- **What you have to do**: Output the data below only from the line containing "Daily, weekly, monthly" up to and including the line containing "To take action on the important issues facing", exact and with the pictures left out.

(Transcribed page contents)
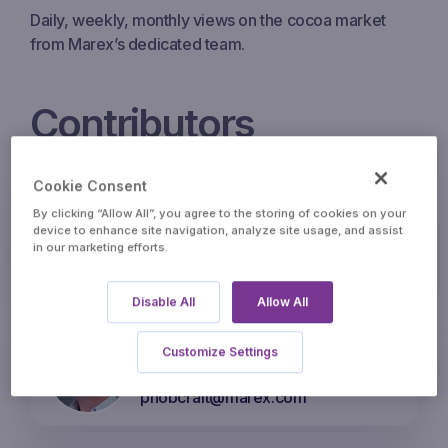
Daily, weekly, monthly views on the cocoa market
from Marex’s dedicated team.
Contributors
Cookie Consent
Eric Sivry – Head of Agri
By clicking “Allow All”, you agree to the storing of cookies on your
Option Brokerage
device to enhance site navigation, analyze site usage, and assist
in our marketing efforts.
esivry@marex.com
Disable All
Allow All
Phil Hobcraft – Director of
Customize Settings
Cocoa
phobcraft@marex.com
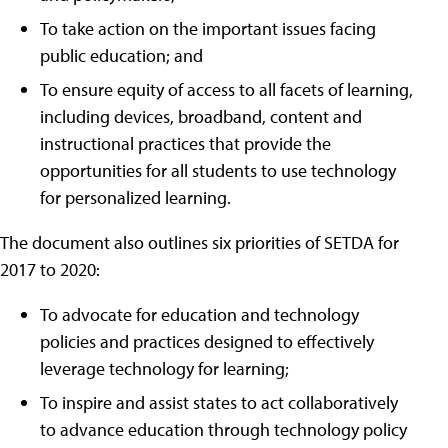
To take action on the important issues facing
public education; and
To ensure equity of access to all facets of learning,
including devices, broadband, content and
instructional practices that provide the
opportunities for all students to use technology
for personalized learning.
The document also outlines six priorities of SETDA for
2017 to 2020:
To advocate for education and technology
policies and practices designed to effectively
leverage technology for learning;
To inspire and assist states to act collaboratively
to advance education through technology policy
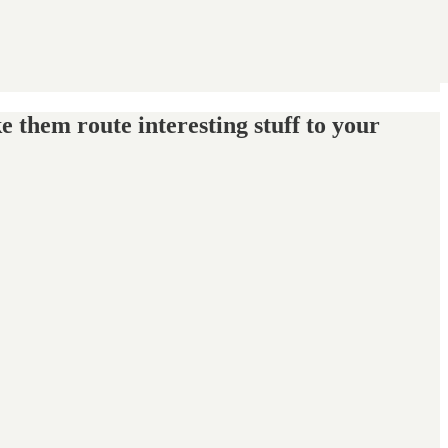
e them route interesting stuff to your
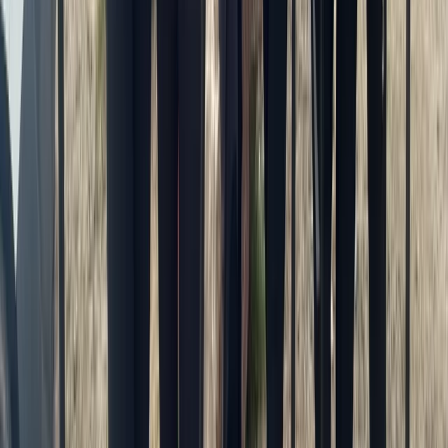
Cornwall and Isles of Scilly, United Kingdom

* * *

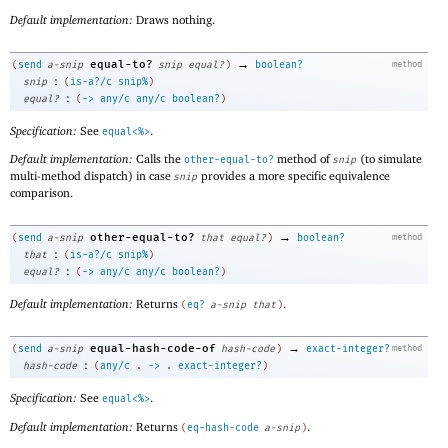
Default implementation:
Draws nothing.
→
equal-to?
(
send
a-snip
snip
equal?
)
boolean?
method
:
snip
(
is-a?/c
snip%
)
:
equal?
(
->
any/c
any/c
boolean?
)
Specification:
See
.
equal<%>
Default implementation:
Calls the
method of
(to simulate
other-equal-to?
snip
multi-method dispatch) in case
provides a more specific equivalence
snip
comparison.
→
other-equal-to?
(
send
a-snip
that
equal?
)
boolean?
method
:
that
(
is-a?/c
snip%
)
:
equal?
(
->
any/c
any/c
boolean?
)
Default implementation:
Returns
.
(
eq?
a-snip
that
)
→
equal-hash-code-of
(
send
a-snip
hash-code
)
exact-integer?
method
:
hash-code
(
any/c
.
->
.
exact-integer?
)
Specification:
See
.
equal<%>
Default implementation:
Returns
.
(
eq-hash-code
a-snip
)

- **Answer to this exercise**:
Daily, weekly, monthly views on the cocoa market
from Marex’s dedicated team.
Contributors
Cookie Consent
Eric Sivry – Head of Agri
By clicking “Allow All”, you agree to the storing of cookies on your
Option Brokerage
device to enhance site navigation, analyze site usage, and assist
in our marketing efforts.
esivry@marex.com
Disable All
Allow All
Phil Hobcraft – Director of
Customize Settings
Cocoa
phobcraft@marex.com
To take action on the important issues facing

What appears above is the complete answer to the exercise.